[Stored data entries]
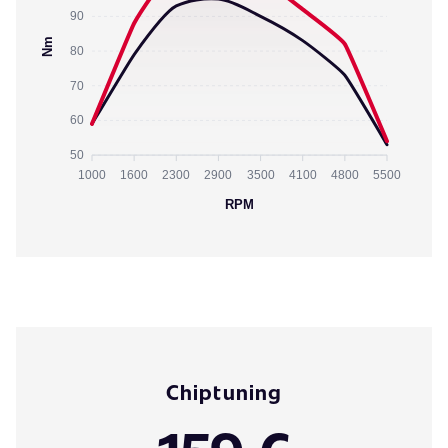
90
Nm
80
70
60
50
1000
1600
2300
2900
3500
4100
4800
5500
RPM
Chiptuning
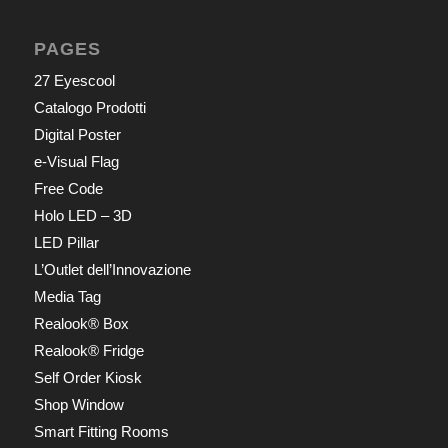
PAGES
27 Eyescool
Catalogo Prodotti
Digital Poster
e-Visual Flag
Free Code
Holo LED – 3D
LED Pillar
L’Outlet dell’Innovazione
Media Tag
Realook® Box
Realook® Fridge
Self Order Kiosk
Shop Window
Smart Fitting Rooms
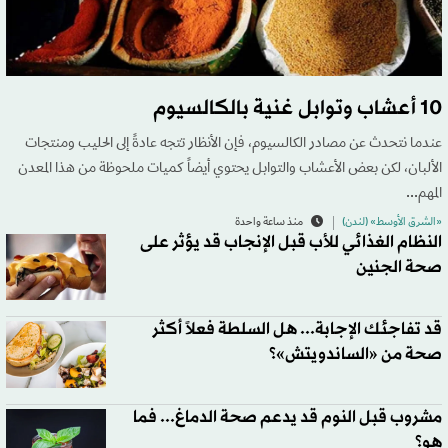
10 أعشاب وتوابل غنية بالكالسيوم
عندما نتحدث عن مصادر الكالسيوم، فإن الأنظار تتجه عادةً إلى الحليب ومنتجات
الألبان، لكن بعض الأعشاب والتوابل يحتوي أيضاً كميات ملحوظة من هذا المعدن
المهم...
«الشرق الأوسط» (لندن)
منذ ساعة واحدة
النظام الغذائي للأب قبل الإنجاب قد يؤثر على
صحة الجنين
قد تفاجئك الإجابة... هل السلطة فعلاً أكثر
صحة من «الساندويتش»؟
مشروب قبل النوم قد يدعم صحة الدماغ... فما
هو؟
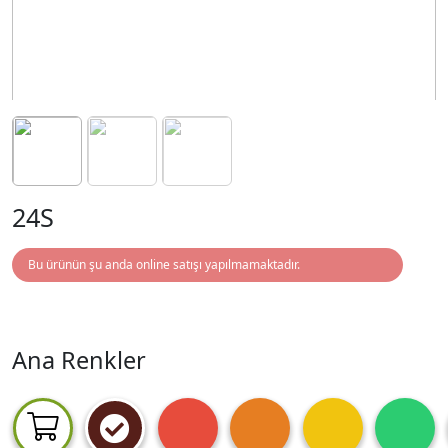
24S
Bu ürünün şu anda online satışı yapılmamaktadır.
Ana Renkler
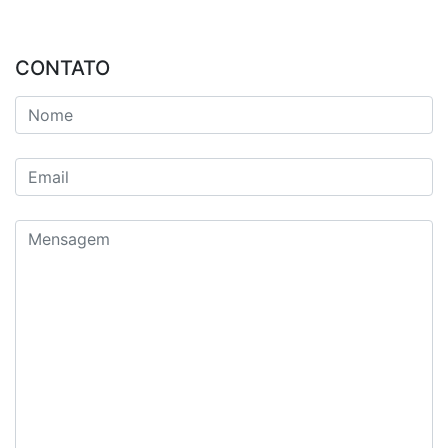
CONTATO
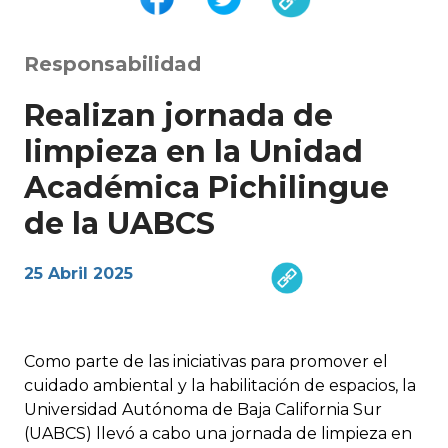
Responsabilidad
Realizan jornada de
limpieza en la Unidad
Académica Pichilingue
de la UABCS
25 Abril 2025
Como parte de las iniciativas para promover el
cuidado ambiental y la habilitación de espacios, la
Universidad Autónoma de Baja California Sur
(UABCS) llevó a cabo una jornada de limpieza en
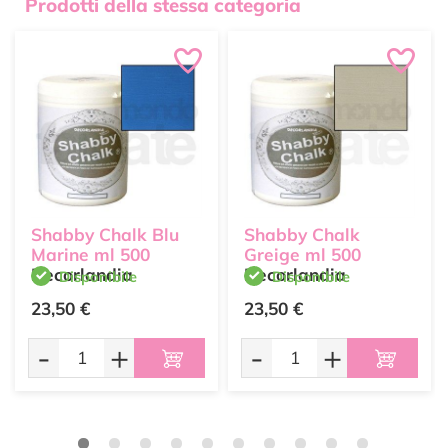
Prodotti della stessa categoria
Shabby Chalk Blu
Shabby Chalk
Marine ml 500
Greige ml 500
Decorlandia
Decorlandia
Disponibile
Disponibile
23,50 €
23,50 €
-
+
-
+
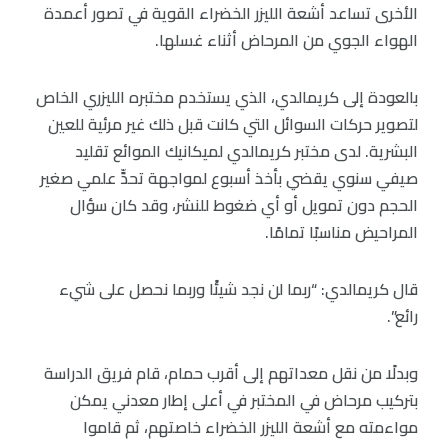
الأخرى تساعد أشعة الليزر الخضراء القوية في تصور أعمدة
الهواء الجوي من المرحاض أثناء غسلها.
بالعودة إلى كريمالدي، الذي يستخدم مختبره الليزري الخاص
لتصوير حركات السوائل التي كانت قبل ذلك غير مرئية للعين
البشرية. لدى مختبر كريمالدي لميكانيك الموائع تقليد
صيفي سنوي يقضي بأخذ أسبوع لمواجهة تحدٍّ علمي صغير
الحجم دون تمويل أو أي ضغوط للنشر، وقد كان سؤال
المراحيض مناسبًا تمامًا.
قال كريمالدي: “ربما لن نجد شيئًا وربما نحصل على شيء
رائع”.
وبدلًا من نقل معداتهم إلى أقرب حمام، قام فريق الدراسة
بتركيب مرحاض في المختبر في أعلى إطار معدني يمكن
مواءمته مع أشعة الليزر الخضراء خاصتهم، ثم قاموا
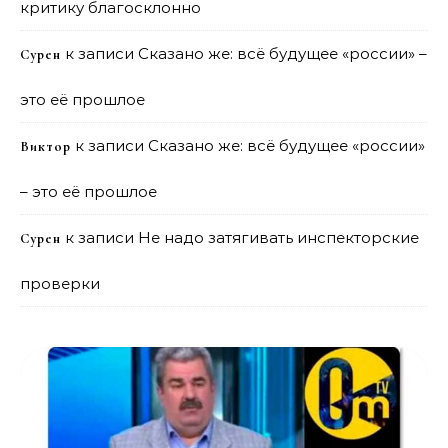
критику благосклонно
к записи
Сказано же: всё будущее «россии» –
Сурен
это её прошлое
к записи
Сказано же: всё будущее «россии»
Виктор
– это её прошлое
к записи
Не надо затягивать инспекторские
Сурен
проверки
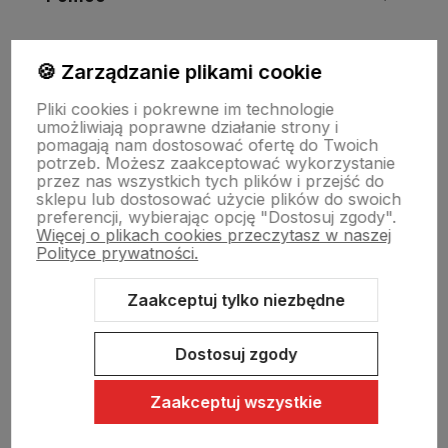
Moje konto
🍪 Zarządzanie plikami cookie
Pliki cookies i pokrewne im technologie
umożliwiają poprawne działanie strony i
Swiat Edibutik
pomagają nam dostosować ofertę do Twoich
potrzeb. Możesz zaakceptować wykorzystanie
przez nas wszystkich tych plików i przejść do
sklepu lub dostosować użycie plików do swoich
preferencji, wybierając opcję "Dostosuj zgody".
Więcej o plikach cookies przeczytasz w naszej
Polityce prywatności.
Zaakceptuj tylko niezbędne
Sklep internetowy Shoper Premium
Szablon Shoper Modern 3.0™
od GrowCommerce
Dostosuj zgody
Zaakceptuj wszystkie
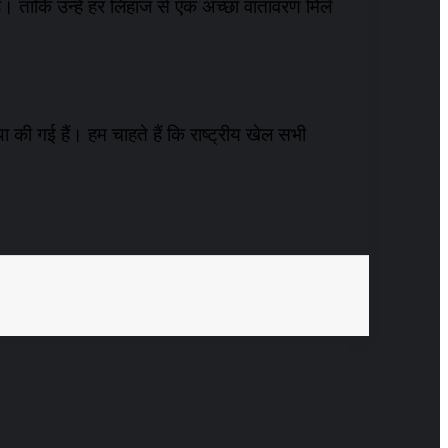
ैं। ताकि उन्हें हर लिहाज से एक अच्छा वातावरण मिले
की गई हैं। हम चाहते हैं कि राष्ट्रीय खेल सभी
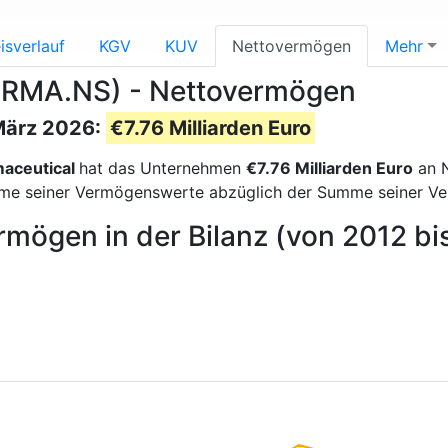
isverlauf
KGV
KUV
Nettovermögen
Mehr
RMA.NS) - Nettovermögen
März 2026:
€7.76 Milliarden Euro
aceutical
hat das Unternehmen
€7.76 Milliarden Euro
an 
e seiner Vermögenswerte abzüglich der Summe seiner Verb
rmögen in der Bilanz (von 2012 bi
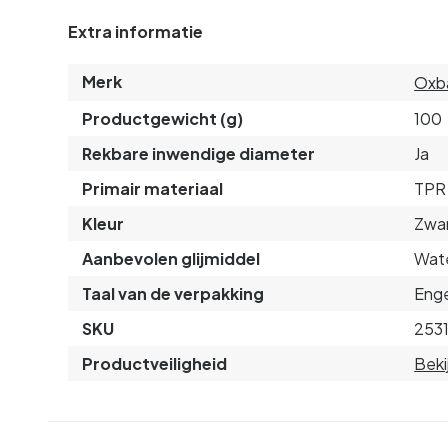
Extra informatie
Merk
Oxba
Productgewicht (g)
100
Rekbare inwendige diameter
Ja
Primair materiaal
TPR
Kleur
Zwa
Aanbevolen glijmiddel
Wate
Taal van de verpakking
Enge
SKU
253
Productveiligheid
Beki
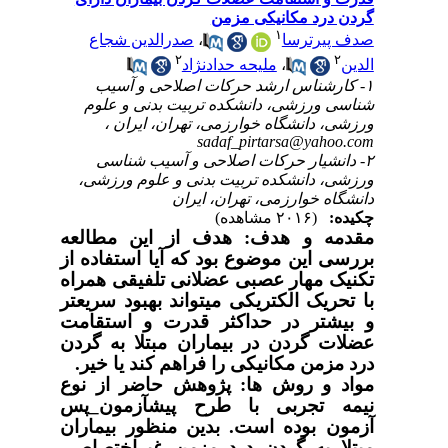
گردن درد مکانیکی مزمن
۱
صدف پیرترسا
،
صدرالدین شجاع
۲
۲
الدین
،
ملیحه حدادنژاد
۱- کارشناس ارشد حرکات اصلاحی و آسیب
شناسی ورزشی، دانشکده تربیت بدنی و علوم
ورزشی، دانشگاه خوارزمی، تهران، ایران ،
sadaf_pirtarsa@yahoo.com
۲- دانشیار حرکات اصلاحی و آسیب شناسی
ورزشی، دانشکده تربیت بدنی و علوم ورزشی،
دانشگاه خوارزمی، تهران، ایران
چکیده:
(۲۰۱۶ مشاهده)
مقدمه و هدف: هدف از این مطالعه
بررسی این موضوع بود که آیا استفاده از
تکنیک مهار عصبی عضلانی تلفیقی همراه
با تحریک الکتریکی می­تواند بهبود سریعتر
و بیشتر در حداکثر قدرت و استقامت
عضلات گردن در بیماران مبتلا به گردن
درد مزمن مکانیکی را فراهم کند یا خیر.
مواد و روش ها: پژوهش حاضر از نوع
نیمه تجربی با طرح پیش­آزمون_پس
آزمون بوده است. بدین منظور بیماران
مبتلا به گردن درد مزمن غیراختصاصی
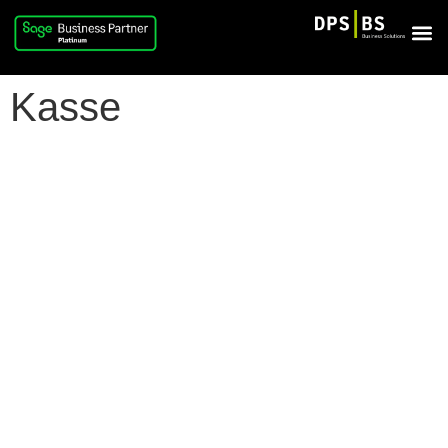
Kasse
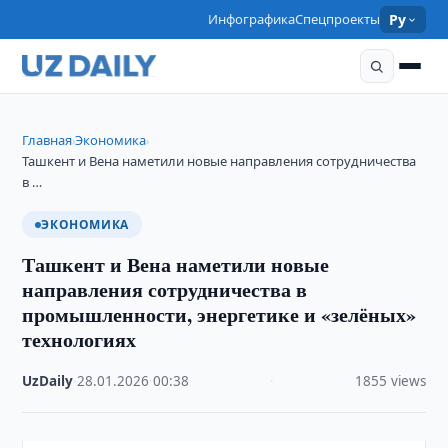
Инфографика
Спецпроекты
Ру
Главная
Экономика
›
›
Ташкент и Вена наметили новые направления сотрудничества
в …
ЭКОНОМИКА
Ташкент и Вена наметили новые
направления сотрудничества в
промышленности, энергетике и «зелёных»
технологиях
UzDaily
·
28.01.2026
·
00:38
·
1855 views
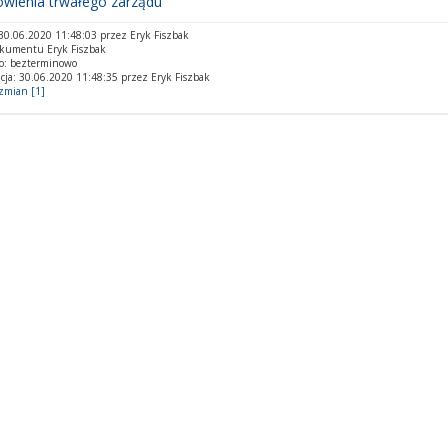
owienia trwałego zarządu
0.06.2020 11:48:03 przez Eryk Fiszbak
okumentu Eryk Fiszbak
o: bezterminowo
cja: 30.06.2020 11:48:35 przez Eryk Fiszbak
 zmian [1]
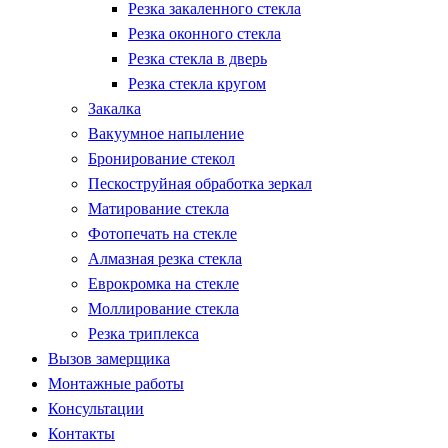
Резка закаленного стекла
Резка оконного стекла
Резка стекла в дверь
Резка стекла кругом
Закалка
Вакуумное напыление
Бронирование стекол
Пескоструйная обработка зеркал
Матирование стекла
Фотопечать на стекле
Алмазная резка стекла
Еврокромка на стекле
Моллирование стекла
Резка триплекса
Вызов замерщика
Монтажные работы
Консультации
Контакты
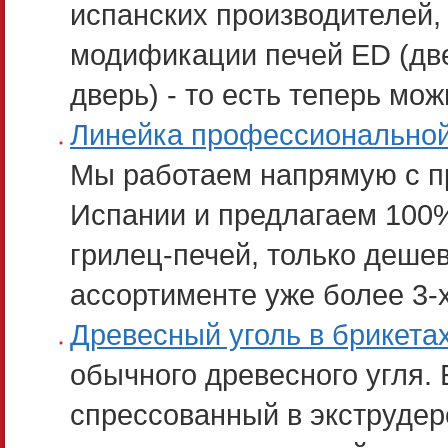
испанских производителей,
модификации печей ED (две
дверь) - то есть теперь мо
Линейка профессиональной
Мы работаем напрямую с п
Испании и предлагаем 100%
грилец-печей, только деше
ассортименте уже более 3-х
Древесный уголь в брикета
обычного древесного угля.
спрессованный в экструдер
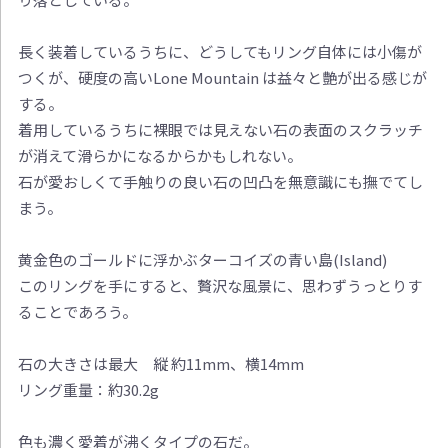
長く装着しているうちに、どうしてもリング自体には小傷が
つくが、硬度の高いLone Mountain は益々と艶が出る感じが
する。
着用しているうちに裸眼では見えない石の表面のスクラッチ
が消えて滑らかになるからかもしれない。
石が愛おしくて手触りの良い石の凹凸を無意識にも撫でてし
まう。
黄金色のゴールドに浮かぶターコイズの青い島(Island)
このリングを手にすると、贅沢な風景に、思わずうっとりす
ることであろう。
石の大きさは最大 縦 約11mm、横14mm
リング重量：約30.2g
色も濃く愛着が沸くタイプの石だ。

Exercise →
Above are the records; give them all again exactly, apart from the pictures.

Final answer →
90
Nm
80
70
60
50
1000
1600
2300
2900
3500
4100
4800
5500
RPM
Chiptuning
PAGES
27 Eyescool
Catalogo Prodotti
Digital Poster
e-Visual Flag
Free Code
Holo LED – 3D
LED Pillar
L’Outlet dell’Innovazione
Media Tag
Realook® Box
Realook® Fridge
Self Order Kiosk
Shop Window
Smart Fitting Rooms
10 أعشاب وتوابل غنية بالكالسيوم
عندما نتحدث عن مصادر الكالسيوم، فإن الأنظار تتجه عادةً إلى الحليب ومنتجات
الألبان، لكن بعض الأعشاب والتوابل يحتوي أيضاً كميات ملحوظة من هذا المعدن
المهم...
«الشرق الأوسط» (لندن)
منذ ساعة واحدة
النظام الغذائي للأب قبل الإنجاب قد يؤثر على
صحة الجنين
قد تفاجئك الإجابة... هل السلطة فعلاً أكثر
صحة من «الساندويتش»؟
مشروب قبل النوم قد يدعم صحة الدماغ... فما
هو؟
24S
Bu ürünün şu anda online satışı yapılmamaktadır.
Ana Renkler
CONTATO
Responsabilidad
Realizan jornada de
limpieza en la Unidad
Académica Pichilingue
de la UABCS
25 Abril 2025
Como parte de las iniciativas para promover el
cuidado ambiental y la habilitación de espacios, la
Universidad Autónoma de Baja California Sur
(UABCS) llevó a cabo una jornada de limpieza en
Prodotti della stessa categoria
Shabby Chalk Blu
Shabby Chalk
Marine ml 500
Greige ml 500
Decorlandia
Decorlandia
Disponibile
Disponibile
23,50 €
23,50 €
-
+
-
+
الأخرى تساعد أشعة الليزر الخضراء القوية في تصور أعمدة
الهواء الجوي من المرحاض أثناء غسلها.
بالعودة إلى كريمالدي، الذي يستخدم مختبره الليزري الخاص
لتصوير حركات السوائل التي كانت قبل ذلك غير مرئية للعين
البشرية. لدى مختبر كريمالدي لميكانيك الموائع تقليد
صيفي سنوي يقضي بأخذ أسبوع لمواجهة تحدٍّ علمي صغير
الحجم دون تمويل أو أي ضغوط للنشر، وقد كان سؤال
المراحيض مناسبًا تمامًا.
قال كريمالدي: “ربما لن نجد شيئًا وربما نحصل على شيء
رائع”.
وبدلًا من نقل معداتهم إلى أقرب حمام، قام فريق الدراسة
بتركيب مرحاض في المختبر في أعلى إطار معدني يمكن
مواءمته مع أشعة الليزر الخضراء خاصتهم، ثم قاموا
критику благосклонно
к записи
Сказано же: всё будущее «россии» –
Сурен
это её прошлое
к записи
Сказано же: всё будущее «россии»
Виктор
– это её прошлое
к записи
Не надо затягивать инспекторские
Сурен
проверки
Moje konto
🍪 Zarządzanie plikami cookie
Pliki cookies i pokrewne im technologie
umożliwiają poprawne działanie strony i
Swiat Edibutik
pomagają nam dostosować ofertę do Twoich
potrzeb. Możesz zaakceptować wykorzystanie
przez nas wszystkich tych plików i przejść do
sklepu lub dostosować użycie plików do swoich
preferencji, wybierając opcję "Dostosuj zgody".
Więcej o plikach cookies przeczytasz w naszej
Polityce prywatności.
Zaakceptuj tylko niezbędne
Sklep internetowy Shoper Premium
Szablon Shoper Modern 3.0™
od GrowCommerce
Dostosuj zgody
Zaakceptuj wszystkie
ैं। ताकि उन्हें हर लिहाज से एक अच्छा वातावरण मिले
की गई हैं। हम चाहते हैं कि राष्ट्रीय खेल सभी
isverlauf
KGV
KUV
Nettovermögen
Mehr
RMA.NS) - Nettovermögen
März 2026:
€7.76 Milliarden Euro
aceutical
hat das Unternehmen
€7.76 Milliarden Euro
an 
e seiner Vermögenswerte abzüglich der Summe seiner Verb
rmögen in der Bilanz (von 2012 bi
Extra informatie
Merk
Oxba
Productgewicht (g)
100
Rekbare inwendige diameter
Ja
Primair materiaal
TPR
Kleur
Zwa
Aanbevolen glijmiddel
Wate
Taal van de verpakking
Enge
SKU
253
Productveiligheid
Beki
گردن درد مکانیکی مزمن
۱
صدف پیرترسا
،
صدرالدین شجاع
۲
۲
الدین
،
ملیحه حدادنژاد
۱- کارشناس ارشد حرکات اصلاحی و آسیب
شناسی ورزشی، دانشکده تربیت بدنی و علوم
ورزشی، دانشگاه خوارزمی، تهران، ایران ،
sadaf_pirtarsa@yahoo.com
۲- دانشیار حرکات اصلاحی و آسیب شناسی
ورزشی، دانشکده تربیت بدنی و علوم ورزشی،
دانشگاه خوارزمی، تهران، ایران
چکیده:
(۲۰۱۶ مشاهده)
مقدمه و هدف: هدف از این مطالعه
بررسی این موضوع بود که آیا استفاده از
تکنیک مهار عصبی عضلانی تلفیقی همراه
با تحریک الکتریکی می­تواند بهبود سریعتر
و بیشتر در حداکثر قدرت و استقامت
عضلات گردن در بیماران مبتلا به گردن
درد مزمن مکانیکی را فراهم کند یا خیر.
مواد و روش ها: پژوهش حاضر از نوع
نیمه تجربی با طرح پیش­آزمون_پس
آزمون بوده است. بدین منظور بیماران
مبتلا به گردن درد مزمن غیراختصاصی
Kasse
Инфографика
Спецпроекты
Ру
Главная
Экономика
›
›
Ташкент и Вена наметили новые направления сотрудничества
в …
ЭКОНОМИКА
Ташкент и Вена наметили новые
направления сотрудничества в
промышленности, энергетике и «зелёных»
технологиях
UzDaily
·
28.01.2026
·
00:38
·
1855 views
owienia trwałego zarządu
0.06.2020 11:48:03 przez Eryk Fiszbak
okumentu Eryk Fiszbak
o: bezterminowo
cja: 30.06.2020 11:48:35 przez Eryk Fiszbak
 zmian [1]
Резка закаленного стекла
Резка оконного стекла
Резка стекла в дверь
Резка стекла кругом
Закалка
Вакуумное напыление
Бронирование стекол
Пескоструйная обработка зеркал
Матирование стекла
Фотопечать на стекле
Алмазная резка стекла
Еврокромка на стекле
Моллирование стекла
Резка триплекса
Вызов замерщика
Монтажные работы
Консультации
Контакты
испанских производителей,
модификации печей ED (две
дверь) - то есть теперь мо
Линейка профессиональной
Мы работаем напрямую с п
Испании и предлагаем 100%
грилец-печей, только деше
ассортименте уже более 3-х
Древесный уголь в брикета
обычного древесного угля.
спрессованный в экструдер
長く装着しているうちに、どうしてもリング自体には小傷が
つくが、硬度の高いLone Mountain は益々と艶が出る感じが
する。
着用しているうちに裸眼では見えない石の表面のスクラッチ
が消えて滑らかになるからかもしれない。
石が愛おしくて手触りの良い石の凹凸を無意識にも撫でてし
まう。
黄金色のゴールドに浮かぶターコイズの青い島(Island)
このリングを手にすると、贅沢な風景に、思わずうっとりす
ることであろう。
石の大きさは最大 縦 約11mm、横14mm
リング重量：約30.2g
色も濃く愛着が沸くタイプの石だ。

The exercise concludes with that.